Prior to releasing, publishing or disseminating your content, it’s important to proofread your work and review the requirements. If your content will be translated into another language by another party, the translator must understand and adhere to the requirements for the translation, as some organizations, individuals, cultures and nationalities may have their own specific expectations and requirements for how communication should be organized and formatted. Some examples are listed below.
- If you are submitting a book outline to an international or foreign publishing house for evaluation, the publisher might have specific submission and stylistic guidelines.
- If you are mailing documents to an international address, you may need to follow certain business letter and envelope formatting guidelines. You might even need to complete certain forms to meet the customs requirements of a particular country.

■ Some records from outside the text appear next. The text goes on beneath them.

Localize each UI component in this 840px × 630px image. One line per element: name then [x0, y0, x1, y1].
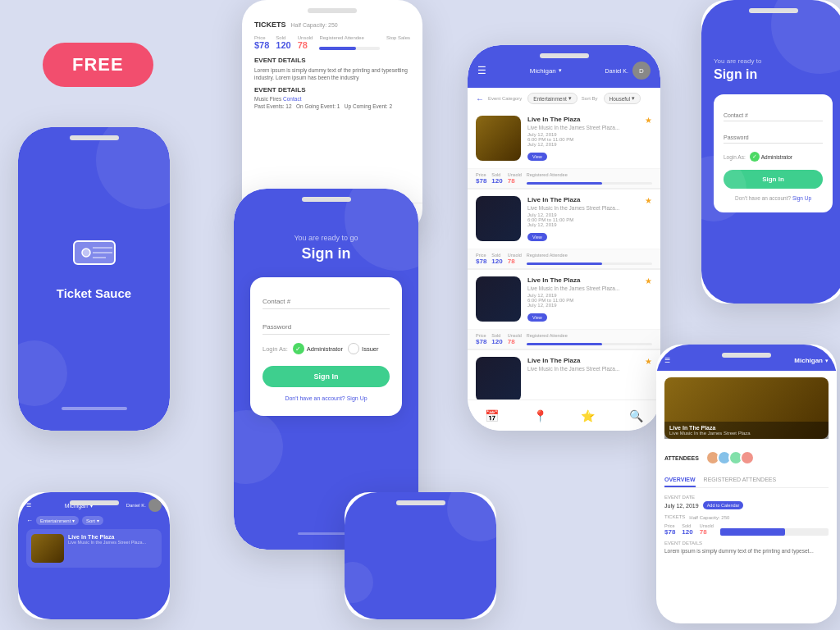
signin-title: Sign in	[302, 245, 351, 262]
fav-icon-3[interactable]: ★	[645, 276, 652, 322]
issuer-label: Issuer	[362, 345, 378, 353]
event-stats-1: Price$78 Sold120 Unsold78 Registered Att…	[468, 169, 660, 189]
event-title-1: Live In The Plaza	[527, 116, 638, 123]
ph5-event-card: Live In The Plaza Live Music In the Jame…	[26, 529, 162, 568]
ph8-tickets-stats: Price$78 Sold120 Unsold78	[664, 523, 829, 536]
ph5-event-title: Live In The Plaza	[68, 534, 146, 540]
svg-point-2	[82, 249, 90, 257]
ph8-event-image: Live In The Plaza Live Music In the Jame…	[664, 377, 829, 439]
ph8-content: Live In The Plaza Live Music In the Jame…	[656, 371, 837, 623]
star-nav-icon-4[interactable]: ⭐	[581, 409, 595, 422]
event-thumb-3	[476, 276, 521, 322]
ph8-event-date-section: EVENT DATE July 12, 2019 Add to Calendar	[664, 495, 829, 509]
attendee-4	[740, 450, 755, 465]
issuer-option[interactable]: Issuer	[348, 343, 378, 354]
fav-icon-1[interactable]: ★	[645, 116, 652, 162]
admin-label: Administrator	[307, 345, 343, 353]
tickets-title: TICKETS	[254, 21, 286, 29]
phone-bottom-left: ☰ Michigan ▾ Daniel K. ← Entertainment ▾…	[18, 492, 170, 619]
ph8-tickets-header: TICKETS Half Capacity: 250	[664, 514, 829, 521]
ph8-location: Michigan ▾	[794, 357, 829, 364]
ph8-event-details-section: EVENT DETAILS Lorem ipsum is simply dumm…	[664, 541, 829, 555]
phone-bottom-center	[345, 492, 496, 619]
ph5-hamburger[interactable]: ☰	[26, 502, 31, 509]
phone-event-detail: ☰ Michigan ▾ Live In The Plaza Live Musi…	[656, 345, 837, 623]
back-button[interactable]: ←	[476, 94, 484, 103]
event-info-2: Live In The Plaza Live Music In the Jame…	[527, 196, 638, 242]
ph5-user: Daniel K.	[126, 499, 162, 512]
ph5-dropdown-icon: ▾	[90, 503, 93, 509]
event-title-4: Live In The Plaza	[527, 357, 638, 364]
no-account-text: Don't have an account? Sign Up	[262, 395, 390, 401]
ph8-event-details-text: Lorem ipsum is simply dummy text of the …	[664, 547, 829, 555]
event-thumb-2	[476, 196, 521, 241]
ph8-tab-registered[interactable]: REGISTERED ATTENDEES	[704, 477, 777, 487]
ph7-contact-input[interactable]	[724, 110, 823, 121]
event-details2-title: EVENT DETAILS	[254, 86, 410, 94]
bottom-nav-4: 📅 📍 ⭐ 🔍	[468, 399, 660, 431]
signup-link[interactable]: Sign Up	[347, 395, 368, 401]
tickets-capacity: Half Capacity: 250	[291, 22, 338, 28]
ph5-sort-chip[interactable]: Sort ▾	[82, 516, 103, 525]
event-thumb-1	[476, 116, 521, 161]
user-avatar[interactable]: D	[632, 62, 651, 80]
ph8-location-dropdown-icon: ▾	[825, 358, 829, 364]
location-text: Michigan	[530, 67, 556, 75]
ph7-admin-label: Administrator	[761, 154, 792, 160]
event-date2-1: July 12, 2019	[527, 142, 638, 147]
location-nav-icon-4[interactable]: 📍	[533, 409, 547, 422]
event-info-4: Live In The Plaza Live Music In the Jame…	[527, 357, 638, 402]
hamburger-icon[interactable]: ☰	[477, 65, 486, 76]
event-info-1: Live In The Plaza Live Music In the Jame…	[527, 116, 638, 162]
ph7-signup-link[interactable]: Sign Up	[792, 195, 811, 201]
fav-icon-2[interactable]: ★	[645, 196, 652, 242]
user-name: Daniel K.	[605, 68, 628, 74]
music-fires: Music Fires Contact	[254, 96, 410, 102]
ph7-password-input[interactable]	[724, 132, 823, 144]
ph8-overlay-sub: Live Music In the James Street Plaza	[669, 431, 824, 436]
event-date2-2: July 12, 2019	[527, 222, 638, 227]
event-date2-3: July 12, 2019	[527, 303, 638, 308]
event-action-btn-1[interactable]: View	[527, 153, 547, 161]
event-subtitle-2: Live Music In the James Street Plaza...	[527, 205, 638, 211]
events-scroll[interactable]: Live In The Plaza Live Music In the Jame…	[468, 109, 660, 431]
ph8-tab-overview[interactable]: OVERVIEW	[664, 477, 696, 487]
fav-icon-4[interactable]: ★	[645, 357, 652, 402]
event-title-2: Live In The Plaza	[527, 196, 638, 203]
event-action-btn-3[interactable]: View	[527, 313, 547, 322]
free-badge: FREE	[43, 43, 153, 87]
ph8-image-overlay: Live In The Plaza Live Music In the Jame…	[664, 422, 829, 439]
events-meta: Past Events: 12 On Going Event: 1 Up Com…	[254, 103, 410, 109]
ph8-hamburger[interactable]: ☰	[664, 357, 670, 364]
signin-button[interactable]: Sign In	[262, 366, 390, 387]
event-action-btn-2[interactable]: View	[527, 233, 547, 241]
login-as-row: Login As: ✓ Administrator Issuer	[262, 343, 390, 354]
ticket-icon	[70, 233, 119, 270]
location-indicator[interactable]: Michigan ▾	[530, 67, 562, 75]
search-nav-icon-4[interactable]: 🔍	[629, 409, 643, 422]
ph8-header-top: ☰ Michigan ▾	[664, 357, 829, 364]
app-title: Ticket Sauce	[57, 286, 131, 300]
ph8-date-action[interactable]: Add to Calendar	[703, 501, 744, 509]
phone-events-list: ☰ Michigan ▾ Daniel K. D ← Event Categor…	[468, 45, 660, 431]
ph5-event-sub: Live Music In the James Street Plaza...	[68, 540, 146, 545]
ph5-location-text: Michigan	[65, 503, 88, 509]
ph5-category-chip[interactable]: Entertainment ▾	[36, 516, 79, 525]
password-input[interactable]	[262, 320, 390, 335]
event-stats-2: Price$78 Sold120 Unsold78 Registered Att…	[468, 249, 660, 269]
ph5-avatar	[148, 499, 162, 512]
calendar-nav-icon-4[interactable]: 📅	[485, 409, 499, 422]
ph7-admin-option[interactable]: ✓ Administrator	[750, 152, 792, 162]
tickets-section: TICKETS Half Capacity: 250 Price $78 Sol…	[254, 21, 410, 109]
ph8-date-row: July 12, 2019 Add to Calendar	[664, 501, 829, 509]
category-filter[interactable]: Entertainment ▾	[527, 93, 577, 104]
price-value: $78	[254, 40, 269, 50]
event-subtitle-1: Live Music In the James Street Plaza...	[527, 125, 638, 130]
ph5-location: Michigan ▾	[65, 503, 93, 509]
sort-filter[interactable]: Houseful ▾	[604, 93, 641, 104]
ph5-back-icon[interactable]: ←	[26, 517, 33, 524]
event-subtitle-4: Live Music In the James Street Plaza...	[527, 366, 638, 372]
ph8-event-date-label: EVENT DATE	[664, 495, 829, 500]
admin-option[interactable]: ✓ Administrator	[293, 343, 343, 354]
contact-input[interactable]	[262, 294, 390, 309]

- If you are submitting a brochure that has been translated into another language to a commercial printer, you should request a proofed copy from the printer before it goes to the press. The proofed copy should be reviewed by the translator to ensure that no unexpected font or formatting problems have slipped in.
- If you are submitting an academic paper to a research journal, you need to follow the journal’s own style guidelines and submission procedures. Also prepare the necessary bibliography.

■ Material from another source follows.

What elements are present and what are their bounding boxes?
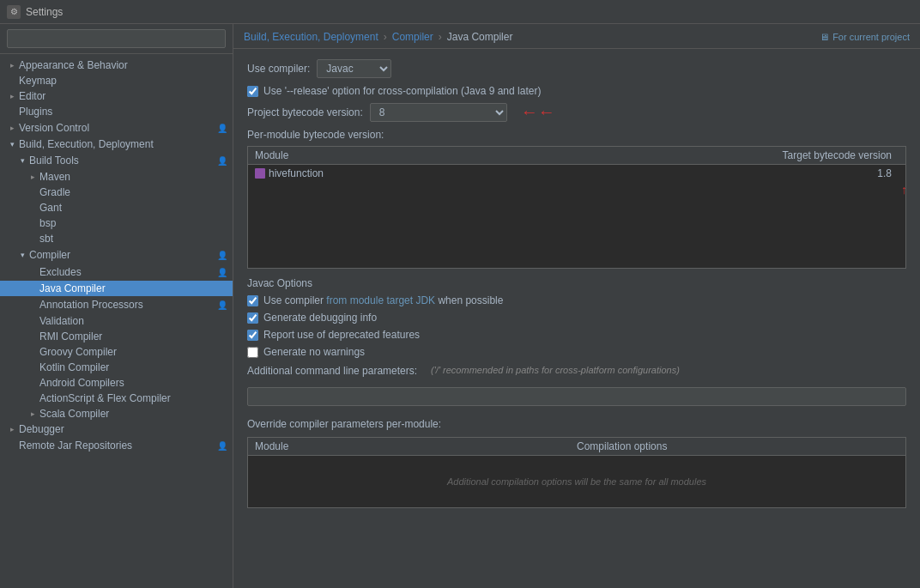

Regardless of the final form that your document takes, you should proofread your own work before submitting it to a translator. Once the translation is complete, you should also have the translation proofed to ensure that the translation is complete and that the formatting is closely maintained. This formal check for errors, such as spelling, grammar and formatting, gives you the opportunity to review the work to ensure that the document is free of mistakes that might prove costly and embarrassing.